Segment Start: Exercise data

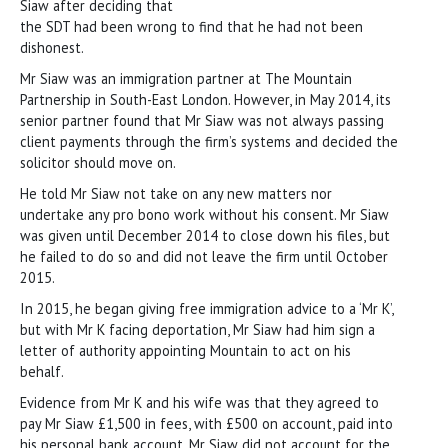
Siaw after deciding that
the SDT had been wrong to find that he had not been
dishonest.
Mr Siaw was an immigration partner at The Mountain
Partnership in South-East London. However, in May 2014, its
senior partner found that Mr Siaw was not always passing
client payments through the firm’s systems and decided the
solicitor should move on.
He told Mr Siaw not take on any new matters nor
undertake any pro bono work without his consent. Mr Siaw
was given until December 2014 to close down his files, but
he failed to do so and did not leave the firm until October
2015.
In 2015, he began giving free immigration advice to a ‘Mr K’,
but with Mr K facing deportation, Mr Siaw had him sign a
letter of authority appointing Mountain to act on his
behalf.
Evidence from Mr K and his wife was that they agreed to
pay Mr Siaw £1,500 in fees, with £500 on account, paid into
his personal bank account. Mr Siaw did not account for the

Segment End: Exercise data

Directions for this task: Leave out the pictures, and give all the records again exactly.

Completed task:
Siaw after deciding that
the SDT had been wrong to find that he had not been
dishonest.
Mr Siaw was an immigration partner at The Mountain
Partnership in South-East London. However, in May 2014, its
senior partner found that Mr Siaw was not always passing
client payments through the firm’s systems and decided the
solicitor should move on.
He told Mr Siaw not take on any new matters nor
undertake any pro bono work without his consent. Mr Siaw
was given until December 2014 to close down his files, but
he failed to do so and did not leave the firm until October
2015.
In 2015, he began giving free immigration advice to a ‘Mr K’,
but with Mr K facing deportation, Mr Siaw had him sign a
letter of authority appointing Mountain to act on his
behalf.
Evidence from Mr K and his wife was that they agreed to
pay Mr Siaw £1,500 in fees, with £500 on account, paid into
his personal bank account. Mr Siaw did not account for the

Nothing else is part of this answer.